Per le attese di questo voto, Giada Aquilino ha raggiunto telefonicamente a
Jakarta padre Francesco Marini, missionario saveriano da anni in Indonesia:
R. - Da queste
elezioni penso che si attenda una rappresentanza del popolo più ‘pulita’, perché la
vita politica in questi ultimi anni è stata animata dai processi contro la corruzione,
che hanno toccato sia i membri del Parlamento, sia quelli del governo, sia il campo
giudiziario. È un fenomeno molto sentito, quindi la gente si aspetta un Parlamento
più rappresentativo, più capace di creare nuove leggi e in grado di collaborare anche
con la giustizia. L’attesa più grande naturalmente sarà per le elezioni del presidente.
D.
- A proposito delle elezioni presidenziali, in testa in questo voto legislativo sembra
essere il Partito democratico indonesiano di lotta, tra i cui esponenti c’è il governatore
di Jakarta, Widodo, che poi potrebbe essere candidato alle presidenziali…
R.
- Si, il capo del partito è la figlia del presidente Sukarno, Megawati, la quale ha
ha deciso di presentare questo governatore che in poco tempo ha dimostrato, qui a
Jakarta, che si possono fare notevoli cose lavorando con decisione, con prospettive…

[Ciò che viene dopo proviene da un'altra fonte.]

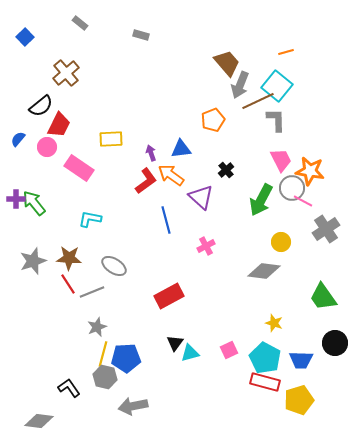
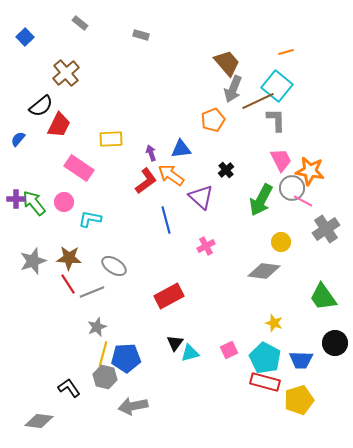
gray arrow at (240, 85): moved 7 px left, 4 px down
pink circle at (47, 147): moved 17 px right, 55 px down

Adesso molto dipende dai risultati di queste elezioni parlamentari: se il suo partito
- come si prevede - dovesse vincere, la sua candidatura come presidente sarebbe sostenuta
in maniera molto più ampia.
D. - Che Paese è oggi l’Indonesia?
R. -
Non si può dire che la crescita sia lenta, perché negli ultimi sette anni ha superato
il sei per cento annuale; quest’anno effettivamente è un po’ calata, ma non è scesa
al di sotto del 5,5 per cento. Secondo me la crescita c’è e si vede, solo che c’è
una fetta della popolazione che è tagliata fuori e fa fatica a tirare avanti soprattutto
nelle città: stando a contatto con la gente, si vedono le condizioni di povertà e
di miseria.
D. - Nel Paese musulmano più popoloso al mondo come sono i rapporti
con le altre religioni?
R. - Ufficialmente non ci sono problemi, nel senso
che le grandi organizzazioni musulmane, così come anche il governo, non creano problemi,
né discriminazioni. Però, in questi ultimi anni, sono venuti fuori vari gruppi fondamentalisti
musulmani che hanno creato non solo pressioni, facendo campagne che incitano alla
contrapposizione, ma soprattutto, in alcuni casi, sono intervenuti nella vita civile
anche con violenza.
D. - Come vive la comunità cristiana in Indonesia?
R.
- È una minoranza. Tra cattolici e protestanti siamo circa il dieci per cento: il
sette per cento è protestante e circa il tre è cattolico. Ci sono delle zone tradizionalmente
cattoliche: per esempio la zona di Flores, di Timor, che ora comprende anche il nuovo
Stato del Timor orientale, che prima era una provincia dell’Indonesia.